In January, Amazon CEO Andy Jassy announced the company would cut more than 18,000 jobs this year. It has canceled, closed or delayed 99 warehouse projects spanning 32.3M SF since last year, according to MWPVL International.
Amazon hired Shannon Loew as its new vice president of corporate real estate in January, a move that the Austin Business Journal reported was part of a long transition that would lead to Schoettler’s retirement. Schoettler has overseen Amazon’s 40M SF-plus global portfolio of office space and was heavily involved in the process of selecting Arlington and (briefly) Queens, New York, for additional headquarters facilities in 2018.
While the company is delaying construction on over half of its planned HQ2 project, it is also pushing forward on requiring its workers to report to offices three days a week starting in May.
Amazon isn't the only tech giant to put ambitious development plans on hold. Microsoft halted the planning process last month on the 90-acre, 15,000-worker campus it was pursuing in Atlanta, Bisnow first reported.
News of PenPlace's pause sent JBG Smith's stock price tumbling to an all-time low Friday morning, Bloomberg reported. The companies sent out a joint press release Friday afternoon confirming the first phase of HQ2 would open this summer.
“We are greatly encouraged by Amazon’s recently reaffirmed commitment to its second headquarters project and to hiring at least 25,000 workers at HQ2,” JBG Smith CEO Matt Kelly said in a statement. “We continue to work with Amazon to advance plans for Pen Place, and look forward to helping Amazon realize its complete vision for HQ2.”

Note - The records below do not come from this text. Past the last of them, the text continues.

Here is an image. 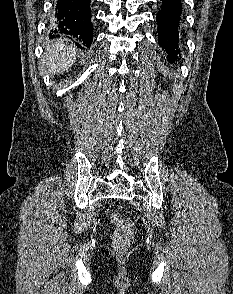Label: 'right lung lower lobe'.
Returning a JSON list of instances; mask_svg holds the SVG:
<instances>
[{
    "label": "right lung lower lobe",
    "instance_id": "1",
    "mask_svg": "<svg viewBox=\"0 0 233 294\" xmlns=\"http://www.w3.org/2000/svg\"><path fill=\"white\" fill-rule=\"evenodd\" d=\"M91 0H57L50 22V36L62 35L80 48L90 47L93 41L91 23Z\"/></svg>",
    "mask_w": 233,
    "mask_h": 294
}]
</instances>
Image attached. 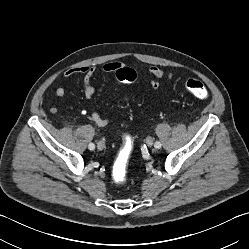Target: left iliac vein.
Listing matches in <instances>:
<instances>
[{
    "mask_svg": "<svg viewBox=\"0 0 249 249\" xmlns=\"http://www.w3.org/2000/svg\"><path fill=\"white\" fill-rule=\"evenodd\" d=\"M146 144H147V146L151 147L153 145V138L152 137H147Z\"/></svg>",
    "mask_w": 249,
    "mask_h": 249,
    "instance_id": "left-iliac-vein-1",
    "label": "left iliac vein"
}]
</instances>
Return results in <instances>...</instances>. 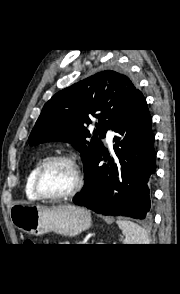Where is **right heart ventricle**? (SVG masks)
Segmentation results:
<instances>
[{
	"label": "right heart ventricle",
	"instance_id": "e07e8e85",
	"mask_svg": "<svg viewBox=\"0 0 180 294\" xmlns=\"http://www.w3.org/2000/svg\"><path fill=\"white\" fill-rule=\"evenodd\" d=\"M45 159L40 160L37 162L33 168L30 170L28 173L26 180H25V185H24V191L27 196L37 198V195L34 191L33 183H34V176L37 171V169L41 166V164L44 162Z\"/></svg>",
	"mask_w": 180,
	"mask_h": 294
}]
</instances>
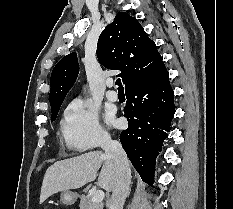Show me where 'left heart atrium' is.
Segmentation results:
<instances>
[{
  "instance_id": "39dd6f15",
  "label": "left heart atrium",
  "mask_w": 233,
  "mask_h": 209,
  "mask_svg": "<svg viewBox=\"0 0 233 209\" xmlns=\"http://www.w3.org/2000/svg\"><path fill=\"white\" fill-rule=\"evenodd\" d=\"M107 121L113 122V116L111 114H107Z\"/></svg>"
}]
</instances>
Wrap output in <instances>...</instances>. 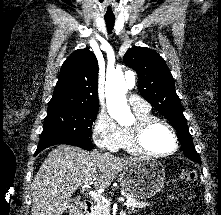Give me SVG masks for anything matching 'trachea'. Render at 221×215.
I'll return each instance as SVG.
<instances>
[{"mask_svg":"<svg viewBox=\"0 0 221 215\" xmlns=\"http://www.w3.org/2000/svg\"><path fill=\"white\" fill-rule=\"evenodd\" d=\"M105 22H106L108 33H112V30L115 24V19H105Z\"/></svg>","mask_w":221,"mask_h":215,"instance_id":"3493384b","label":"trachea"}]
</instances>
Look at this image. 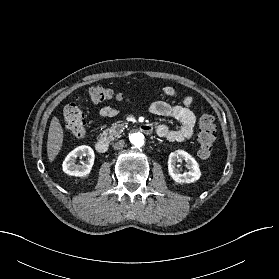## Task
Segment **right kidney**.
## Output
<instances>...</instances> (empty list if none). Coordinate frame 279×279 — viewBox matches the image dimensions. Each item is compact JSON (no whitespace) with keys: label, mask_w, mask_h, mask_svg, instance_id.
Listing matches in <instances>:
<instances>
[{"label":"right kidney","mask_w":279,"mask_h":279,"mask_svg":"<svg viewBox=\"0 0 279 279\" xmlns=\"http://www.w3.org/2000/svg\"><path fill=\"white\" fill-rule=\"evenodd\" d=\"M87 157L82 165L75 164L77 157ZM94 151L90 146L82 145L71 151L63 162V171L71 176L85 177L90 174L94 163Z\"/></svg>","instance_id":"right-kidney-1"}]
</instances>
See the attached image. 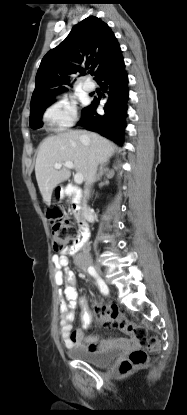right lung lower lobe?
<instances>
[{
	"instance_id": "right-lung-lower-lobe-1",
	"label": "right lung lower lobe",
	"mask_w": 187,
	"mask_h": 415,
	"mask_svg": "<svg viewBox=\"0 0 187 415\" xmlns=\"http://www.w3.org/2000/svg\"><path fill=\"white\" fill-rule=\"evenodd\" d=\"M95 80L106 93V96L103 94V98H106L104 113L96 112L99 101L94 100L82 110L79 125L87 130L98 132L117 144H122L129 97L128 77L122 54L119 53Z\"/></svg>"
}]
</instances>
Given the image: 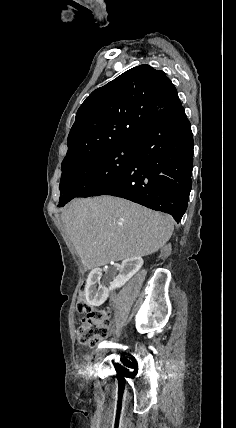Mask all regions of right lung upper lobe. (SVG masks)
<instances>
[{
	"label": "right lung upper lobe",
	"instance_id": "cb5924a9",
	"mask_svg": "<svg viewBox=\"0 0 236 428\" xmlns=\"http://www.w3.org/2000/svg\"><path fill=\"white\" fill-rule=\"evenodd\" d=\"M161 70L134 67L94 90L77 111L62 169L119 142L136 139L181 107Z\"/></svg>",
	"mask_w": 236,
	"mask_h": 428
}]
</instances>
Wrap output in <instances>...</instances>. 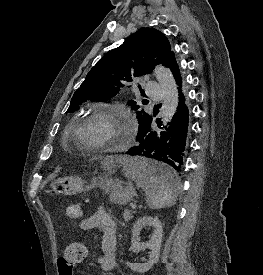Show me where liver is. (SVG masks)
Masks as SVG:
<instances>
[{"label":"liver","mask_w":263,"mask_h":275,"mask_svg":"<svg viewBox=\"0 0 263 275\" xmlns=\"http://www.w3.org/2000/svg\"><path fill=\"white\" fill-rule=\"evenodd\" d=\"M124 160V157H121V156H110V157H107L105 159V164H110V163H113V162H120L122 163V161Z\"/></svg>","instance_id":"6515ba94"}]
</instances>
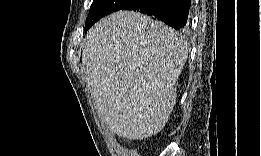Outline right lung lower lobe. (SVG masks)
I'll use <instances>...</instances> for the list:
<instances>
[{
  "mask_svg": "<svg viewBox=\"0 0 261 156\" xmlns=\"http://www.w3.org/2000/svg\"><path fill=\"white\" fill-rule=\"evenodd\" d=\"M190 6V0H130L121 10L139 11L179 30L187 27Z\"/></svg>",
  "mask_w": 261,
  "mask_h": 156,
  "instance_id": "right-lung-lower-lobe-1",
  "label": "right lung lower lobe"
}]
</instances>
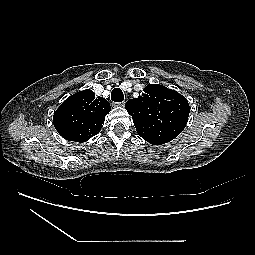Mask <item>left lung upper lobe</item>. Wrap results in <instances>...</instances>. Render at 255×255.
Masks as SVG:
<instances>
[{
  "label": "left lung upper lobe",
  "mask_w": 255,
  "mask_h": 255,
  "mask_svg": "<svg viewBox=\"0 0 255 255\" xmlns=\"http://www.w3.org/2000/svg\"><path fill=\"white\" fill-rule=\"evenodd\" d=\"M125 109L145 141L161 145L173 140L185 128L190 107L178 92L159 84L147 85L138 98L130 99Z\"/></svg>",
  "instance_id": "obj_1"
}]
</instances>
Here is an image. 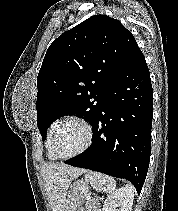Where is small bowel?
Segmentation results:
<instances>
[{
  "label": "small bowel",
  "instance_id": "c3829d8e",
  "mask_svg": "<svg viewBox=\"0 0 178 211\" xmlns=\"http://www.w3.org/2000/svg\"><path fill=\"white\" fill-rule=\"evenodd\" d=\"M79 211H100V205L99 203L94 202L89 206L81 208Z\"/></svg>",
  "mask_w": 178,
  "mask_h": 211
}]
</instances>
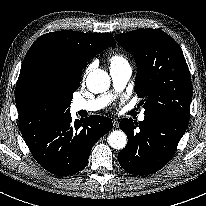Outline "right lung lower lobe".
<instances>
[{"label":"right lung lower lobe","instance_id":"obj_1","mask_svg":"<svg viewBox=\"0 0 206 206\" xmlns=\"http://www.w3.org/2000/svg\"><path fill=\"white\" fill-rule=\"evenodd\" d=\"M112 127L107 117L92 115L73 122L68 114L21 130V133L33 157L44 169L58 176H68L86 166L92 147Z\"/></svg>","mask_w":206,"mask_h":206}]
</instances>
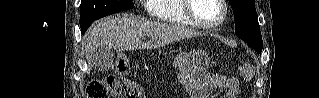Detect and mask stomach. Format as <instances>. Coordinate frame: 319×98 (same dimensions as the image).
Masks as SVG:
<instances>
[{
    "mask_svg": "<svg viewBox=\"0 0 319 98\" xmlns=\"http://www.w3.org/2000/svg\"><path fill=\"white\" fill-rule=\"evenodd\" d=\"M208 67V59L203 51H195L183 64L179 78L192 98H203V76Z\"/></svg>",
    "mask_w": 319,
    "mask_h": 98,
    "instance_id": "stomach-1",
    "label": "stomach"
}]
</instances>
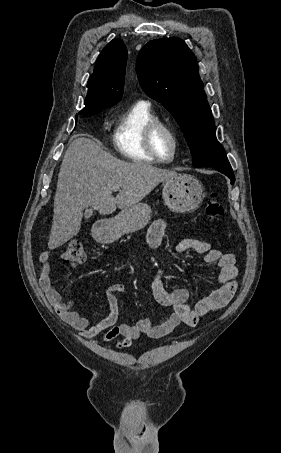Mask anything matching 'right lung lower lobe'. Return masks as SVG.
<instances>
[{"mask_svg": "<svg viewBox=\"0 0 281 453\" xmlns=\"http://www.w3.org/2000/svg\"><path fill=\"white\" fill-rule=\"evenodd\" d=\"M79 114H83L85 116H92V115H95L97 113H94V112H88V113H84V112H79Z\"/></svg>", "mask_w": 281, "mask_h": 453, "instance_id": "obj_1", "label": "right lung lower lobe"}]
</instances>
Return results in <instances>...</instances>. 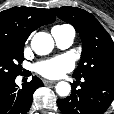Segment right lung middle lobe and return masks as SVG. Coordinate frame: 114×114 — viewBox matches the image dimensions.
Returning a JSON list of instances; mask_svg holds the SVG:
<instances>
[{
    "label": "right lung middle lobe",
    "instance_id": "dd1d6c3e",
    "mask_svg": "<svg viewBox=\"0 0 114 114\" xmlns=\"http://www.w3.org/2000/svg\"><path fill=\"white\" fill-rule=\"evenodd\" d=\"M23 47V43L0 37V81L21 75Z\"/></svg>",
    "mask_w": 114,
    "mask_h": 114
}]
</instances>
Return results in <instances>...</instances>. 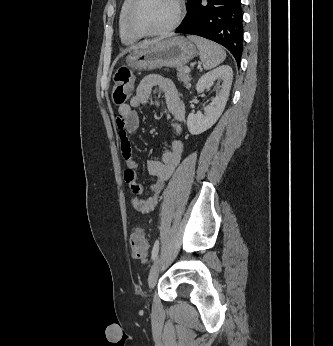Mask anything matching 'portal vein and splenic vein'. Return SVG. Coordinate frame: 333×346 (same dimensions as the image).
<instances>
[{
  "label": "portal vein and splenic vein",
  "instance_id": "portal-vein-and-splenic-vein-1",
  "mask_svg": "<svg viewBox=\"0 0 333 346\" xmlns=\"http://www.w3.org/2000/svg\"><path fill=\"white\" fill-rule=\"evenodd\" d=\"M184 71H185V73H190V68L186 67Z\"/></svg>",
  "mask_w": 333,
  "mask_h": 346
}]
</instances>
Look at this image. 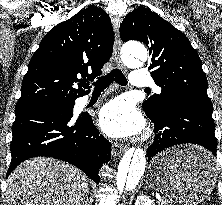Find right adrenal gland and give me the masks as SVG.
Returning <instances> with one entry per match:
<instances>
[{"label":"right adrenal gland","mask_w":222,"mask_h":205,"mask_svg":"<svg viewBox=\"0 0 222 205\" xmlns=\"http://www.w3.org/2000/svg\"><path fill=\"white\" fill-rule=\"evenodd\" d=\"M87 202H88V197H86V199H85L83 205H87Z\"/></svg>","instance_id":"right-adrenal-gland-1"}]
</instances>
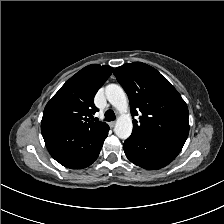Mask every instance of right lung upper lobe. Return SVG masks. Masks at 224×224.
<instances>
[{"instance_id":"cb5924a9","label":"right lung upper lobe","mask_w":224,"mask_h":224,"mask_svg":"<svg viewBox=\"0 0 224 224\" xmlns=\"http://www.w3.org/2000/svg\"><path fill=\"white\" fill-rule=\"evenodd\" d=\"M112 71L113 68L108 65L92 64L77 72L47 103L42 124L54 122L81 131L107 126L104 122H93L88 117L98 111L93 102L94 96Z\"/></svg>"}]
</instances>
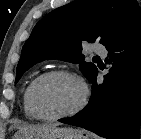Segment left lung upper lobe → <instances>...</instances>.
Returning <instances> with one entry per match:
<instances>
[{
  "label": "left lung upper lobe",
  "instance_id": "5c2ea615",
  "mask_svg": "<svg viewBox=\"0 0 141 139\" xmlns=\"http://www.w3.org/2000/svg\"><path fill=\"white\" fill-rule=\"evenodd\" d=\"M139 22L141 8L136 0H75L59 7L36 24L25 42L15 82L30 67L45 59L79 64L90 79L97 68L84 61L82 43L99 40L106 46Z\"/></svg>",
  "mask_w": 141,
  "mask_h": 139
}]
</instances>
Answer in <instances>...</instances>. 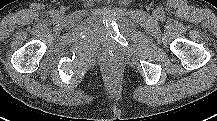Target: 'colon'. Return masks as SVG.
I'll list each match as a JSON object with an SVG mask.
<instances>
[{
  "label": "colon",
  "instance_id": "obj_1",
  "mask_svg": "<svg viewBox=\"0 0 217 121\" xmlns=\"http://www.w3.org/2000/svg\"><path fill=\"white\" fill-rule=\"evenodd\" d=\"M113 71H114V67H110L109 72H113Z\"/></svg>",
  "mask_w": 217,
  "mask_h": 121
}]
</instances>
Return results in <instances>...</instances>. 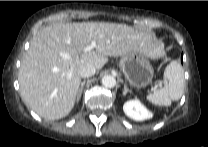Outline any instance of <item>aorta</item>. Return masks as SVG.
Wrapping results in <instances>:
<instances>
[{"instance_id":"1","label":"aorta","mask_w":208,"mask_h":147,"mask_svg":"<svg viewBox=\"0 0 208 147\" xmlns=\"http://www.w3.org/2000/svg\"><path fill=\"white\" fill-rule=\"evenodd\" d=\"M102 85L107 88H113L116 85V79L111 75H106L102 78Z\"/></svg>"}]
</instances>
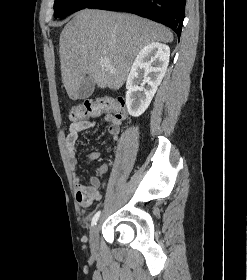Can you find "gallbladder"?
Segmentation results:
<instances>
[{
	"instance_id": "obj_1",
	"label": "gallbladder",
	"mask_w": 247,
	"mask_h": 280,
	"mask_svg": "<svg viewBox=\"0 0 247 280\" xmlns=\"http://www.w3.org/2000/svg\"><path fill=\"white\" fill-rule=\"evenodd\" d=\"M95 83L90 78L87 77L79 86L74 96H72V99H86L90 97L94 91Z\"/></svg>"
}]
</instances>
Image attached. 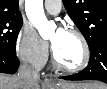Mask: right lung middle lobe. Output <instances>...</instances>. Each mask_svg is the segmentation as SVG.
<instances>
[{
  "label": "right lung middle lobe",
  "mask_w": 107,
  "mask_h": 89,
  "mask_svg": "<svg viewBox=\"0 0 107 89\" xmlns=\"http://www.w3.org/2000/svg\"><path fill=\"white\" fill-rule=\"evenodd\" d=\"M22 24V17L0 16V53L16 56V40Z\"/></svg>",
  "instance_id": "right-lung-middle-lobe-1"
}]
</instances>
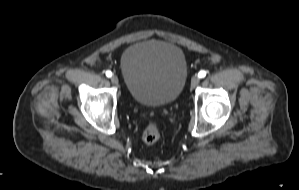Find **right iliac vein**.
Listing matches in <instances>:
<instances>
[{"instance_id":"63e3f726","label":"right iliac vein","mask_w":299,"mask_h":190,"mask_svg":"<svg viewBox=\"0 0 299 190\" xmlns=\"http://www.w3.org/2000/svg\"><path fill=\"white\" fill-rule=\"evenodd\" d=\"M111 82L114 84V85H117L118 84V77L116 75H113L111 77Z\"/></svg>"}]
</instances>
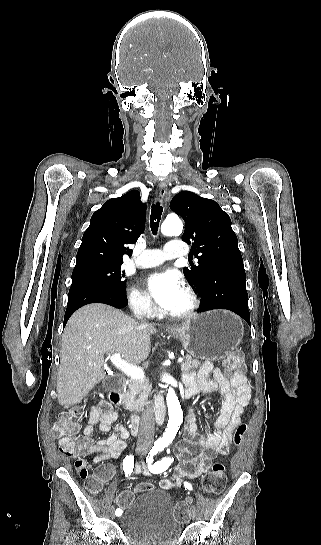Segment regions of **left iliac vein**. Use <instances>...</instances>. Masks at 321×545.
Masks as SVG:
<instances>
[{"instance_id": "left-iliac-vein-1", "label": "left iliac vein", "mask_w": 321, "mask_h": 545, "mask_svg": "<svg viewBox=\"0 0 321 545\" xmlns=\"http://www.w3.org/2000/svg\"><path fill=\"white\" fill-rule=\"evenodd\" d=\"M197 513H198V509L195 505H192L191 507V512H190V515H191V519L194 520L197 516Z\"/></svg>"}]
</instances>
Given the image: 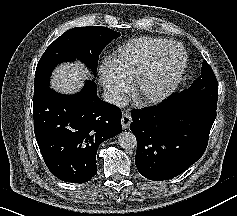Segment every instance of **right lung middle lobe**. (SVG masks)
<instances>
[{"label": "right lung middle lobe", "mask_w": 237, "mask_h": 216, "mask_svg": "<svg viewBox=\"0 0 237 216\" xmlns=\"http://www.w3.org/2000/svg\"><path fill=\"white\" fill-rule=\"evenodd\" d=\"M119 36L120 33L101 26L67 30L48 46L39 60L35 72L34 95L49 86L50 74L60 63L78 59L96 74L101 51Z\"/></svg>", "instance_id": "1"}]
</instances>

After the statement's release, JBG Smith recovered some of its losses. Its stock was trading at $16.32 per share just before 3 p.m. ET, down 4.3% on the day and 14% so far in 2023.
JBG Smith has concentrated the majority of its portfolio in the Crystal City, Pentagon City and Potomac Yard areas that comprise National Landing. The area had been a struggling commercial district after the Defense Department vacated millions of square feet of offices nearly two decades ago, but JBG Smith has pushed forward on ambitious revitalization plans, including 1,500 new apartments under construction.
UPDATE, MARCH 3, 2:50 P.M. ET: This story has been updated with confirmation from Amazon and a statement from JBG Smith.